Pages

Friday, April 06, 2012

Home Bible Study Illegal Without Permit?

Wednesday, February 22, 2012


Last year, California Christians were fined $600 for holding a home Bible study in San Juan Capistrano, a city founded on belief in Jesus Christ.

The city slapped the Christians, Chuck Fromm and Stephanie Fromm, with a $300 fine --- twice --- for not having a government permit to pray in their home with guests.

The City of San Juan Capistrano saw a group of believers gathered in the Lord's name as a church in need of a permit to operate.

The Fromm family appealed the fine but was told that future fines would be $500 per violation if they continued praying in their home without approval and a government permit.

The City of San Juan Capistrano coldly rejected the Fromm family's appeal.

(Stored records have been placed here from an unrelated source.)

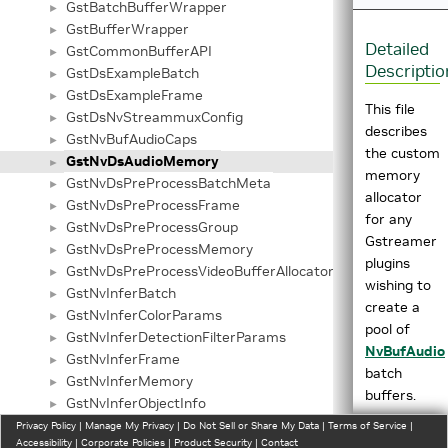
GstBatchBufferWrapper
►
GstBufferWrapper
►
Detailed
GstCommonBufferAPI
►
Descriptio
GstDsExampleBatch
►
GstDsExampleFrame
►
This file
GstDsNvStreammuxConfig
►
describes
GstNvBufAudioCaps
►
the custom
GstNvDsAudioMemory
►
memory
GstNvDsPreProcessBatchMeta
►
allocator
GstNvDsPreProcessFrame
►
for any
GstNvDsPreProcessGroup
►
Gstreamer
GstNvDsPreProcessMemory
►
plugins
GstNvDsPreProcessVideoBufferAllocatorInfo
►
wishing to
GstNvInferBatch
►
create a
GstNvInferColorParams
►
pool of
GstNvInferDetectionFilterParams
►
NvBufAudio
GstNvInferFrame
►
batch
GstNvInferMemory
►
buffers.
GstNvInferObjectInfo
►
GstNvInferSourceInfo
Privacy Policy
►
|
Manage My Privacy
|
Do Not Sell or Share My Data
|
Terms of Service
|
The
Accessibility
|
Corporate Policies
|
Product Security
|
Contact
GstNvInferTensorOutputObject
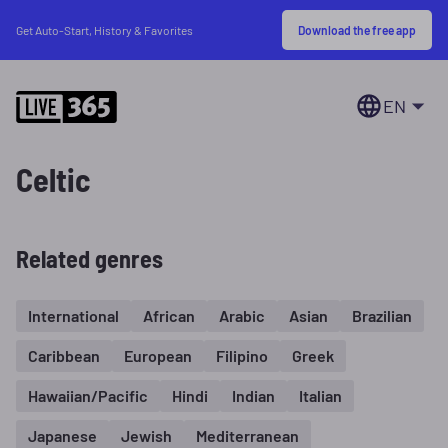
Download the free app
Get Auto-Start, History & Favorites
EN
Celtic
Related genres
International
African
Arabic
Asian
Brazilian
Caribbean
European
Filipino
Greek
Hawaiian/Pacific
Hindi
Indian
Italian
Japanese
Jewish
Mediterranean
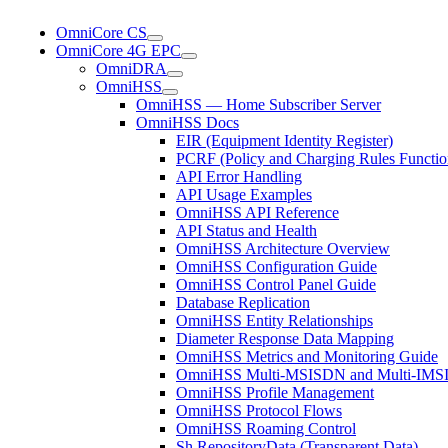
OmniCore CS
OmniCore 4G EPC
OmniDRA
OmniHSS
OmniHSS — Home Subscriber Server
OmniHSS Docs
EIR (Equipment Identity Register)
PCRF (Policy and Charging Rules Functio
API Error Handling
API Usage Examples
OmniHSS API Reference
API Status and Health
OmniHSS Architecture Overview
OmniHSS Configuration Guide
OmniHSS Control Panel Guide
Database Replication
OmniHSS Entity Relationships
Diameter Response Data Mapping
OmniHSS Metrics and Monitoring Guide
OmniHSS Multi-MSISDN and Multi-IMSI 
OmniHSS Profile Management
OmniHSS Protocol Flows
OmniHSS Roaming Control
Sh RepositoryData (Transparent Data)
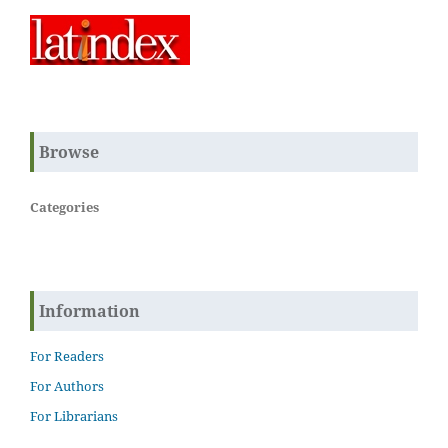
Browse
Categories
Information
For Readers
For Authors
For Librarians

The Fromm Family was expected to go through the same expenses, permits and approvals as a church full of worshipers would, including engineering and traffic studies, architectural designs, seismic retrofits and public hearings regarding the need for such a prayer meeting.

Without the permit, the Fromm residence was marked by government officials as an illegal church to be shut down.


People of faith across America became outraged, and many of the Fromms' neighbors wrote letters of support for the Christians guilty of praying for the very leaders who had publicly branded them as outlaws.

The Pacific Justice Institute, a Sacramento-based nonprofit legal defense organization had taken on the Fromm case - pro bono - as a religious freedom case.

Attorney Brad Dacus, the PJI president, acted as the Fromms' spokesperson and was "committed to defending this family's home Bible study all the way to the U.S. Supreme Court."

Dacus expressed the shock that was felt in 2011 by people of faith in California, across the nation and overseas.

"An informal gathering in a home cannot be treated with suspicion by the government, or worse than any other gathering of friends, just because it is religious. We cannot allow this to happen in America."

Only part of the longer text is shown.